> Items from a data source
====
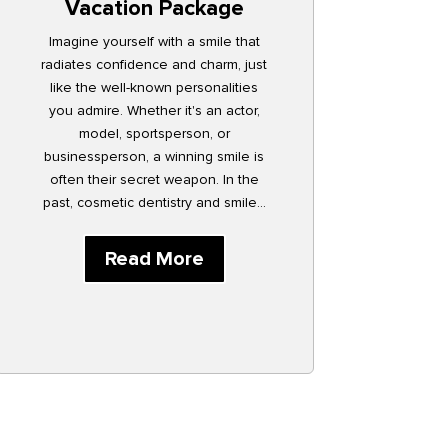
Vacation Package
Imagine yourself with a smile that
radiates confidence and charm, just
like the well-known personalities
you admire. Whether it's an actor,
model, sportsperson, or
businessperson, a winning smile is
often their secret weapon. In the
past, cosmetic dentistry and smile...
Read More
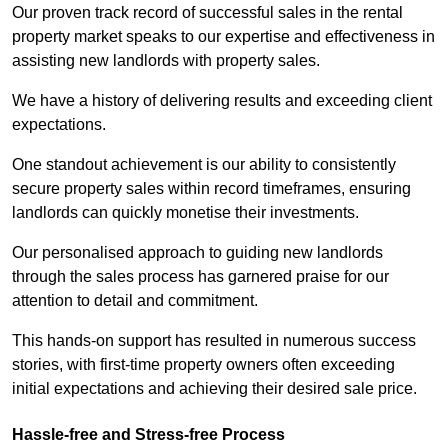
Our proven track record of successful sales in the rental
property market speaks to our expertise and effectiveness in
assisting new landlords with property sales.
We have a history of delivering results and exceeding client
expectations.
One standout achievement is our ability to consistently
secure property sales within record timeframes, ensuring
landlords can quickly monetise their investments.
Our personalised approach to guiding new landlords
through the sales process has garnered praise for our
attention to detail and commitment.
This hands-on support has resulted in numerous success
stories, with first-time property owners often exceeding
initial expectations and achieving their desired sale price.
Hassle-free and Stress-free Process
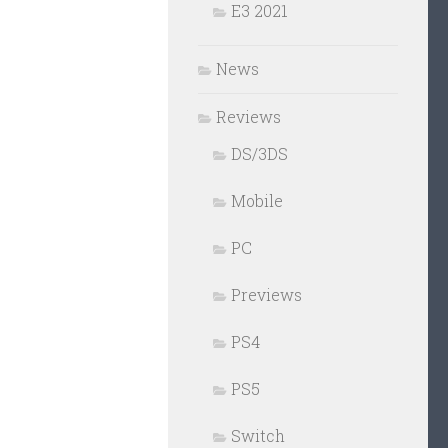
E3 2021
News
Reviews
DS/3DS
Mobile
PC
Previews
PS4
PS5
Switch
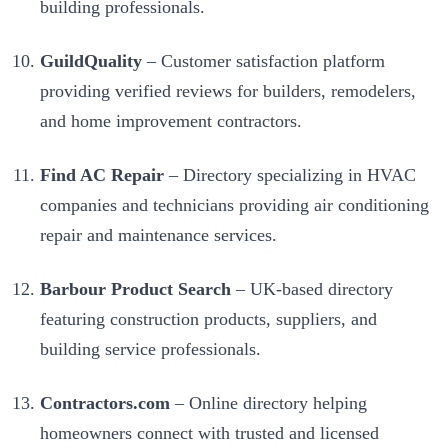
building professionals.
GuildQuality
– Customer satisfaction platform
providing verified reviews for builders, remodelers,
and home improvement contractors.
Find AC Repair
– Directory specializing in HVAC
companies and technicians providing air conditioning
repair and maintenance services.
Barbour Product Search
– UK-based directory
featuring construction products, suppliers, and
building service professionals.
Contractors.com
– Online directory helping
homeowners connect with trusted and licensed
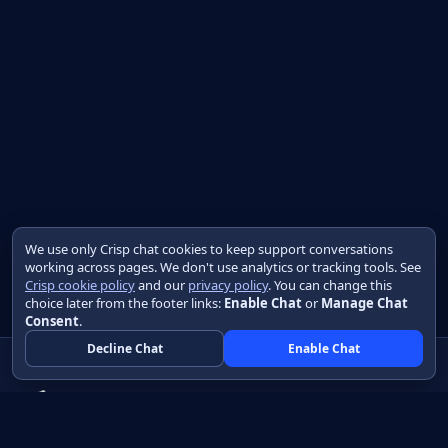
We use only Crisp chat cookies to keep support conversations
working across pages. We don't use analytics or tracking tools. See
Crisp cookie policy
and our
privacy policy
. You can change this
choice later from the footer links:
Enable Chat
or
Manage Chat
Consent
.
Decline Chat
Enable Chat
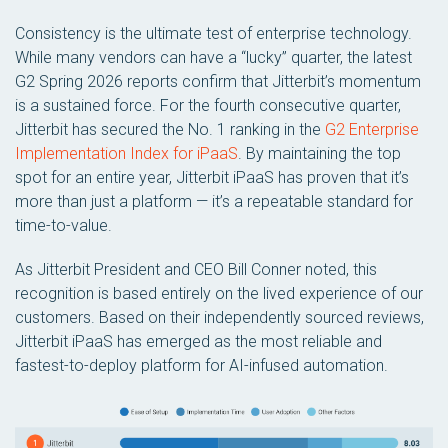
Consistency is the ultimate test of enterprise technology.
While many vendors can have a “lucky” quarter, the latest
G2 Spring 2026 reports confirm that Jitterbit’s momentum
is a sustained force. For the fourth consecutive quarter,
Jitterbit has secured the No. 1 ranking in the
G2 Enterprise
Implementation Index for iPaaS
. By maintaining the top
spot for an entire year, Jitterbit iPaaS has proven that it’s
more than just a platform — it’s a repeatable standard for
time-to-value.
As Jitterbit President and CEO Bill Conner noted, this
recognition is based entirely on the lived experience of our
customers. Based on their independently sourced reviews,
Jitterbit iPaaS has emerged as the most reliable and
fastest-to-deploy platform for AI-infused automation.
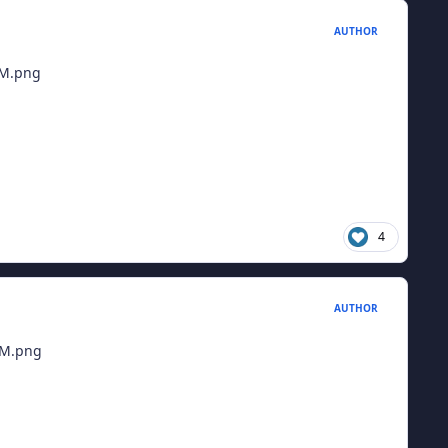
AUTHOR
4
AUTHOR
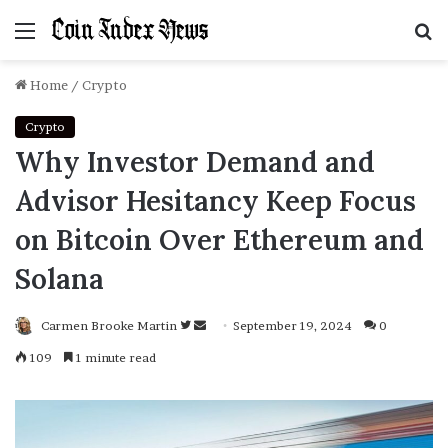
Menu
S
f
Home
/
Crypto
Crypto
Why Investor Demand and
Advisor Hesitancy Keep Focus
on Bitcoin Over Ethereum and
Solana
Carmen Brooke Martin
Follow
Send
September 19, 2024
0
on
an
109
1 minute read
Twitter
email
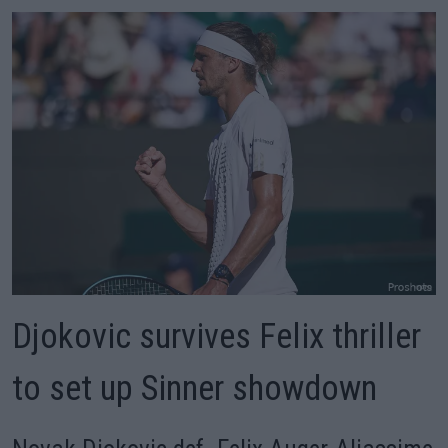
Djokovic survives Felix thriller
to set up Sinner showdown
====
> What you need to do
Scan the records for the string "expectations" and report each line where it occurs.

> Exercise solution
expectations.
initial expectations and achieving their desired sale price.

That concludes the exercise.